Second, let’s consider the guiding policy. Apple shifted its competitive focus away from personal computers to mobile devices. In doing so, Apple disrupted several industries through its product and business-model innovations. Combining hardware (i.e., the iPod) with a complementary service product (i.e., the iTunes Store) enabled Apple to devise a new business model. Users could now download individual songs legally (at 99 cents) rather than buying an entire CD or downloading the songs illegally using Napster and other file-sharing services. The availability of the iTunes Store drove sales of iPods. Along with rising sales for the new iPod and iTunes products, demand rose for iMacs. The new products helped disrupt the existing personal computer market because people wanted to manage their music and photos on a computer that worked seamlessly with their mobile devices. Apple then leveraged the success of the iPod/iTunes business-model innovation, following up with product-category defining innovations when launching the iPhone (in 2007) and the iPad (in 2010).
Third, Apple implemented its guiding policy with a set of coherent actions. Apple’s coherent actions took a two-pronged approach: It drastically streamlined its product lineup through a simple rule—“we will make only one laptop and one desktop model for each of the two markets we serve, professional and consumer.” It also disrupted the industry status quo through a potent combination of product and business model innovations, executed at planned intervals. These actions allowed Apple to create a string of temporary competitive advantages (see Exhibit MC6.1). Taken together, this allowed Apple to sustain its superior performance for over a decade.

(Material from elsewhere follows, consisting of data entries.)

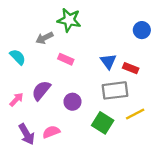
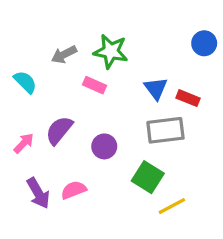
green star: (69, 20) -> (111, 51), moved
yellow line: (135, 114) -> (172, 206), moved

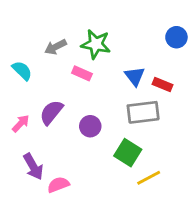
pink semicircle: (74, 190) -> (58, 185), moved

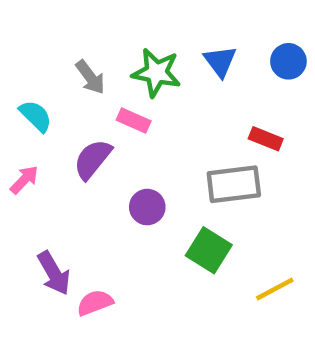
gray arrow: (55, 47) -> (90, 77), turned -100
blue triangle: (135, 76) -> (220, 61), moved
purple semicircle: (51, 112) -> (93, 159), moved
pink arrow: (21, 123) -> (24, 180), moved
yellow line: (149, 178) -> (275, 289), moved

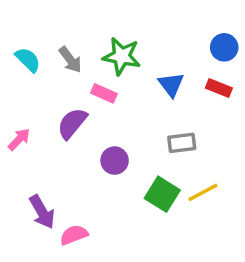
blue triangle: (220, 61) -> (171, 84), moved
cyan semicircle: (36, 116) -> (28, 60), moved
red rectangle: (266, 139) -> (219, 88), moved
gray rectangle: (234, 184) -> (182, 143), size x0.7
yellow line: (275, 289) -> (203, 192), moved

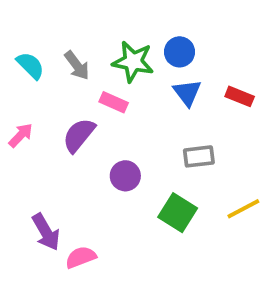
blue circle: (224, 47) -> (180, 52), moved
pink arrow: (19, 139) -> (21, 135), moved
yellow line: (203, 192) -> (243, 209), moved

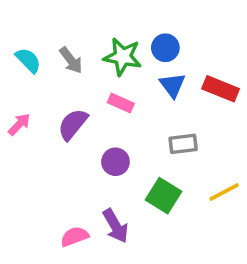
red rectangle: (240, 96) -> (221, 89), size x1.4
pink rectangle: (114, 102) -> (121, 103), moved
purple arrow: (46, 232) -> (115, 226), moved

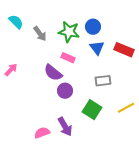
cyan semicircle: (28, 60) -> (16, 22), moved
purple semicircle: (73, 124) -> (53, 73), moved, turned -90

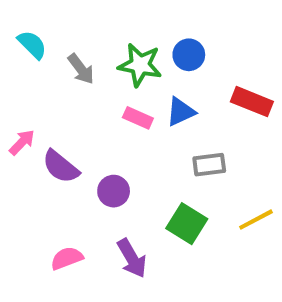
blue triangle: (97, 48) -> (181, 112), moved, turned 42
purple semicircle: (53, 73) -> (61, 167), moved
purple circle: (65, 91) -> (114, 191), moved
pink semicircle: (42, 133) -> (67, 258), moved

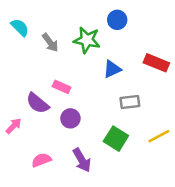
blue circle: (189, 55) -> (117, 20), moved
pink rectangle: (138, 118) -> (62, 87), moved
pink arrow: (22, 142) -> (14, 126), moved

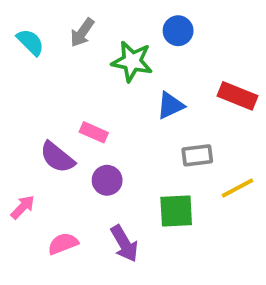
gray arrow: (50, 43) -> (82, 33), moved, turned 72
pink arrow: (14, 126) -> (23, 207), moved
yellow line: (159, 136) -> (238, 188), moved
green square: (116, 139) -> (176, 211), turned -35

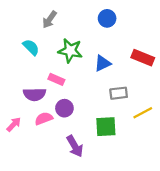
cyan semicircle: (30, 42) -> (31, 47), moved
green star: (132, 61) -> (70, 51), moved
purple semicircle: (57, 157) -> (35, 94), turned -40
pink semicircle: (63, 244) -> (44, 119), moved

Past performance, however, is no guarantee of future performance. Microsoft was once the most valuable company in the world but has since struggled to keep up with Apple. At the same time, Microsoft, as well as Google, Samsung, Amazon, and others, is working hard to neutralize Apple’s competitive advantage.
The trillion-dollar question is whether Apple can continue to maintain a competitive advantage in the face of increasingly strong competition and rapidly changing industry environments. In both mobile payment systems (Apple Pay launched in 2014) and music streaming (Apple Music launched in 2015), Apple was a later mover. The Apple Watch, introduced in 2015, is the first new product category Apple launched the iPad in 2010. Although Apple has 55 percent market share and captures over 90 percent of profits in the smartphone industry (as of 2015), over 60 percent of Apple’s $225 billion revenues come from the iPhone.
1. Explain Apple’s success over the last decade. Think about which industries it has disrupted and how. Also look at Apple’s main competitors.
2. Is Apple’s success attributable to industry effects or firm effects, or a combination of both? Explain.
3. What are the greatest challenges Apple is facing? Detail them by internal weaknesses and external threats. How can Apple transform internal weaknesses into strengths, and external threats into opportunities?
4. Apply the three-step process for developing a good strategy outlined above (diagnose the competitive challenge, derive a guiding policy, and implement a set of coherent actions) to Apple’s situation today. Which recommendations would you have for Apple to outperform its competitors in the future? Be specific.